Under the covers | The Coast Halifax

Under the covers

Jann Arden takes a heartbreak with Uncover Me, an homage to the songs of her youth. Shannon Webb-Campbell peels back a few layers and looks in.

Age agrees with Jann Arden. known for her humorous zeal, hearty stance and sentimentally loaded songs "Insensitive," "Good Mother" and "Could I Be Your Girl," the prominent songwriter has reshaped her perspective, turned up the volume and transformed herself emotionally and physically.

At 45 years old, she recently shed a reported 50 pounds, sifted through the closet of shame, tossed out the outfits of rejection and mopped up her deep puddles of old heartache.

The result of her maturation has been an introspective period for the Alberta native, who dipped into her parent's record collection to formulate Uncover Me, a compilation of cover tunes from the '60s onwards. She unveils her true self on stage at the Metro Centre on April 12.

"I love the record now, it was just hard to make," explains Arden, calling from Nashville while visiting friends. "I just wanted to pick songs that reflected who I was, where I had come from."

Uncover Me was nearly complete last October, but trusted collaborator Russell Boom and Arden were dissatisfied with the results. They scrapped the entire catalogue of spit-polished recordings and started again.

"I was in hell—I had a whole record finished and I didn't think I found the heart of what I was going for," she says. "I like this finished product, these songs were my favourites growing up. By the time Russell and I were finished making it we were sort of sick of everything—art is precarious at the best of times."

Arden converts these classic covers from their natural genial states into epic ballads of sheer vehemence. Cat Stevens' "Peace Train," Carly Simon's "You're So Vain," Petula Clark's "Downtown," a flawless rendition of the Mamas and the Papas' "California Dreamin'" and Janis Ian's teenage tale of transcendence "At Seventeen" litter the liner notes. "Counterfeit Heart," an original ominous ode to a fraudulent love gone sour, is reminiscent of Karen Carpenter's later, moodier, melancholic solo material.

"Ego is not a pleasant thing in human beings, "she says. "It spurs on jealousy, vanity—it's like an evil twin."

Spirituality weaves itself through the lyrics of her music, outside of her vivacious conversational skills and back into the foreground of her mind. Arden exudes benevolence—she seems to be growing into herself. While she experiences the evolution of her years, she is learning to let go of old vices (the past, mostly) and exchanges the essence of empathy for sympathy.
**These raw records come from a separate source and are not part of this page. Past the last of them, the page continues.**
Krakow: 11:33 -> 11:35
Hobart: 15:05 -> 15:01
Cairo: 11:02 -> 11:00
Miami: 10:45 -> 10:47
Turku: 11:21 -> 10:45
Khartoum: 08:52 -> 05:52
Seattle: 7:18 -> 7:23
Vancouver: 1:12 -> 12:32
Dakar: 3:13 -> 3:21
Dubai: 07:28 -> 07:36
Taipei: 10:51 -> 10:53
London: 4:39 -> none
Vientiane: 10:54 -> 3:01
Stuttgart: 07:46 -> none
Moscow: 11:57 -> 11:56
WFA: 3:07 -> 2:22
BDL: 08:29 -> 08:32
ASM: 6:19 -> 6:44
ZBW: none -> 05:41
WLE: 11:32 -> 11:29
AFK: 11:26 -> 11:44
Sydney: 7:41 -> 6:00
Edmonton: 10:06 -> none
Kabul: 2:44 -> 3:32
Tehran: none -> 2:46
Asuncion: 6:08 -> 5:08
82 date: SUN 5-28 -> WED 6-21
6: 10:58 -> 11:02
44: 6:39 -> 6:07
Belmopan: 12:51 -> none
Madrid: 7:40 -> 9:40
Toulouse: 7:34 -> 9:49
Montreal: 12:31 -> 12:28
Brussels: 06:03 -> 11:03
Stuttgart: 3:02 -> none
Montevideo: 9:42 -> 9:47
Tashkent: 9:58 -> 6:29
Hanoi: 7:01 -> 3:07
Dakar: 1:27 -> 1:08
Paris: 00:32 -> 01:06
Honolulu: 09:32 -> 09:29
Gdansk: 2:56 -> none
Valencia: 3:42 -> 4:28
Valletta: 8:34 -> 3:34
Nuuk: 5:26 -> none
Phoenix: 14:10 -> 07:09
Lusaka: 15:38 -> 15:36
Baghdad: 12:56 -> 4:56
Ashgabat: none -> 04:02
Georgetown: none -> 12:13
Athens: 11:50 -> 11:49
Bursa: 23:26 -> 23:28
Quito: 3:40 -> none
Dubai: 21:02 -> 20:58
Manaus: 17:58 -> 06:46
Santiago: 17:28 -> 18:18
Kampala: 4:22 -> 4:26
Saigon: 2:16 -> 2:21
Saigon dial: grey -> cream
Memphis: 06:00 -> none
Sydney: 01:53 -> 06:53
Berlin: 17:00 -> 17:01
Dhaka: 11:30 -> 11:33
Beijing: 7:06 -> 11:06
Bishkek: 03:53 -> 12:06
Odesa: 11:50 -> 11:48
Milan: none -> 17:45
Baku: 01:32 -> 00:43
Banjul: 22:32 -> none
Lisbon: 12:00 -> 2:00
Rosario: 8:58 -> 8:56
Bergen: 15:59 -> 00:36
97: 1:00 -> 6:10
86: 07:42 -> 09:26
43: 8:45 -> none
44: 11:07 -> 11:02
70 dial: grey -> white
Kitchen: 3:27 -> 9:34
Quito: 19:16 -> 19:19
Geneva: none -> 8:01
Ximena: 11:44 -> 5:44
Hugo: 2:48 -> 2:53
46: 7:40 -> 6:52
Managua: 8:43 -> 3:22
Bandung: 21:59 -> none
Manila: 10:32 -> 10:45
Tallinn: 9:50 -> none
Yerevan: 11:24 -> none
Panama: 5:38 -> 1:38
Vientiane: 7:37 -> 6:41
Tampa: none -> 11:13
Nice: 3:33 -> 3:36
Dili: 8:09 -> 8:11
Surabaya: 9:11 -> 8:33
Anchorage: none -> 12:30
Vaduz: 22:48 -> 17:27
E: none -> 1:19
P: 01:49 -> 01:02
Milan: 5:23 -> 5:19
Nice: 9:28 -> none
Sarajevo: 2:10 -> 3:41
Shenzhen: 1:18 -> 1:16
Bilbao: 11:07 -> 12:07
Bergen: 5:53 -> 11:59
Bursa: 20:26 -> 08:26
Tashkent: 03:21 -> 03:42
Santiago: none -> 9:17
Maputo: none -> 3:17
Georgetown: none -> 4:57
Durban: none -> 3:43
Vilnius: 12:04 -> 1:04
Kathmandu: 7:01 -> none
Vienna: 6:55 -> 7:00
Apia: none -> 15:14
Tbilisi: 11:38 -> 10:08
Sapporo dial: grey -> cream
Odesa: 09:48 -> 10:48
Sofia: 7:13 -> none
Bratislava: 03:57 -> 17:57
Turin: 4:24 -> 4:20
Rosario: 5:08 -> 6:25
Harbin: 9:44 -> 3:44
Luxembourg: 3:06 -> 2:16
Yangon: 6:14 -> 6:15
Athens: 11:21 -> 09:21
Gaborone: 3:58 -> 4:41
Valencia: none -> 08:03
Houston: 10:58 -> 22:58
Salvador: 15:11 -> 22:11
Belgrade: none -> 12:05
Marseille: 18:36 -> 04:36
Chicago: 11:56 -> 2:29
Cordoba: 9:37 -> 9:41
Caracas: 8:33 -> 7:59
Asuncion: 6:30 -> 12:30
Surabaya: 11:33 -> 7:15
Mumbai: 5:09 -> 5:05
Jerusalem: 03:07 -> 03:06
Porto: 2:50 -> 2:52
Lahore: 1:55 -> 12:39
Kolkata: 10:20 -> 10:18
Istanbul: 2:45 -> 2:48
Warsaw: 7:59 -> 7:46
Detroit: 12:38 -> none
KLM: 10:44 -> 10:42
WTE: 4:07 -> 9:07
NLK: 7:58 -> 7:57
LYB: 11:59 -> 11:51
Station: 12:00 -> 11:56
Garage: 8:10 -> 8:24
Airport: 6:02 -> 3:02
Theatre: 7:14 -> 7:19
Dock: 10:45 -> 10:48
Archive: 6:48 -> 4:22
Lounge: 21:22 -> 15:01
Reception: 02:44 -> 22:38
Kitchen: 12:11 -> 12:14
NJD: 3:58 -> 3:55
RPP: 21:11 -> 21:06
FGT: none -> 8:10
"Our spirits are responsible for the good," she says. "The older you become you're not as concerned with the way you appear or how you appear. I'm much more at ease now. The spirit is the part of humanity that makes us good. Then we have the reality of being human."

The future isn't a subject Arden likes to cover—she appears to be quite content being exactly where she is. "I try and not plan anything. Life is best left to be lived."

She alludes to publishing another anthology of her "meanderings, based on journals" and possibly recording a full-length original album sometime during the fall.

When poked and prodded to comment on the countless articles which fixate on her recent dress size drop—Chatelaine's January issue describes her as "The Incredible Shrinking Jann Arden"—she chuckles.

"The media is a funny beast. People can say what they want, I do things on my own terms," she says. "I always ran, I just do it more now. Maybe it's because I got older, I don't know. My body is going to change numerous times over the course of my life. I've never been unkind to myself."

The last time the electric performer was found in these parts was during a songwriters' circle at 2006's Juno Awards. She sat alongside our boy Joel Plaskett, Martha Wainwright, Ron Sexsmith—who shared embarrassed tales of offering himself to a young Arden many years ago on the road —and Great Big Sea's rather smitten Alan Doyle.

"Good lord. I really don't know him," she says about his on-stage gushing and the reference to a girl named Jannie in Great Big Sea's "Ordinary Day." "It was the first time we met. I think he loves me, seriously. But he's too old for me."